Over a third (37%) of savers contributing to at least one defined contribution (DC) pension are unaware of how much is being paid into their pot, personally and by their employer, Broadstone has found.
Analysing the Financial Conduct Authority’s (FCA’s) Financial Lives Survey, the independent consultancy stated that an alarming number of savers are unaware of their contributions, despite a lack of confidence over their financial security in retirement.
Just 34% of those surveyed said that they were confident about their later life income, with two in five (40%) disagreeing that their pension would give them the income they hoped for in retirement.
Furthermore, nearly a half (49%) have little to no idea of the annual income they can expect their DC pension in retirement.
Whilst inertia has been a driving force in creating millions of new pension savers, Broadstone has said that it could be acting as a drag on increasing the contributions necessary for savers to achieve an adequate standard of living in retirement.
This is highlighted by the fact that nearly three-quarters (74%) of savers with at least one DC pension have not increased the percentage of their salary they are contributing to their pot.
Head of DC workplace savings at Broadstone, Damon Hopkins, said: “It is abundantly clear that the next phase of auto-enrolment needs to see a transition from inertia to action – from the Government and employers.
“Having relied on inertia to get millions more people paying into workplace pension schemes, we need to rely on the same inertia to increase contribution rates if savers are to achieve the standard of living they desire in retirement.

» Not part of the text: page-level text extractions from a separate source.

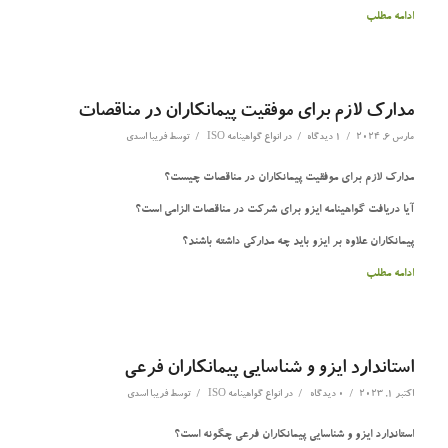
ادامه مطلب
مدارک لازم برای موفقیت پیمانکاران در مناقصات
/
/
/
مارس 6, 2024
1 دیدگاه
در
انواع گواهینامه ISO
توسط
فریبا اسدی
مدارک لازم برای موفقیت پیمانکاران در مناقصات چیست؟
آیا دریافت گواهینامه ایزو برای شرکت در مناقصات الزامی است؟
پیمانکاران علاوه بر ایزو باید چه مدارکی داشته باشند؟
ادامه مطلب
استاندارد ایزو و شناسایی پیمانکاران فرعی
/
/
/
اکتبر 1, 2023
0 دیدگاه
در
انواع گواهینامه ISO
توسط
فریبا اسدی
استاندارد ایزو و شناسایی پیمانکاران فرعی چگونه است؟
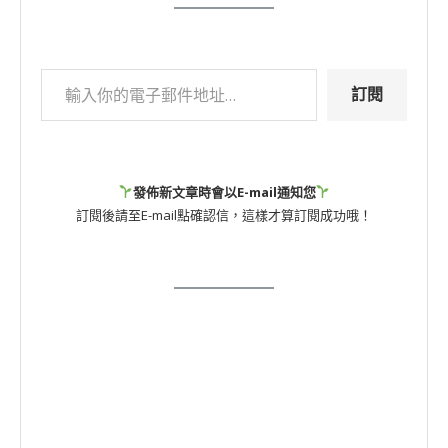
訂閱
發佈新文章時會以E-mail通知您
訂閱後請至E-mail點確認信，這樣才算訂閱成功哦！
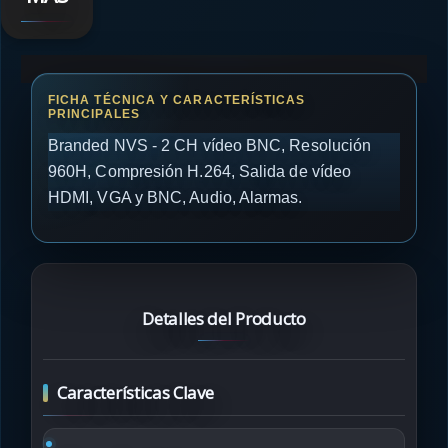
Branded NVS - 2 CH vídeo BNC, Resolución
960H, Compresión H.264, Salida de vídeo
HDMI, VGA y BNC, Audio, Alarmas.
Detalles del Producto
Características Clave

“Despite lacking confidence about achieving their desired income in retirement, the FCA data shows that savers are still unaware how much they are contributing and how much income that will generate, let alone whether they’ll have enough in retirement.”
Hopkins added: “We still need employers and providers to play an important role in nudging savers and improving their understanding of their pension and retirement needs, while also ensuring DC schemes deliver robust risk adjusted returns and value for money.”